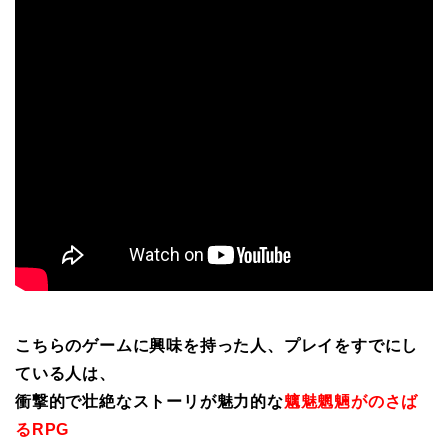
こちらのゲームに興味を持った人、プレイをすでにし
ている人は、
衝撃的で壮絶なストーリが魅力的な
魑魅魍魎がのさば
るRPG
━━━━━━━━━━━━━━━━
## Task objective:
Each line of the records is to be reproduced exactly, and each picture dropped.

## Solution for this task:
こちらのゲームに興味を持った人、プレイをすでにし
ている人は、
衝撃的で壮絶なストーリが魅力的な
魑魅魍魎がのさば
るRPG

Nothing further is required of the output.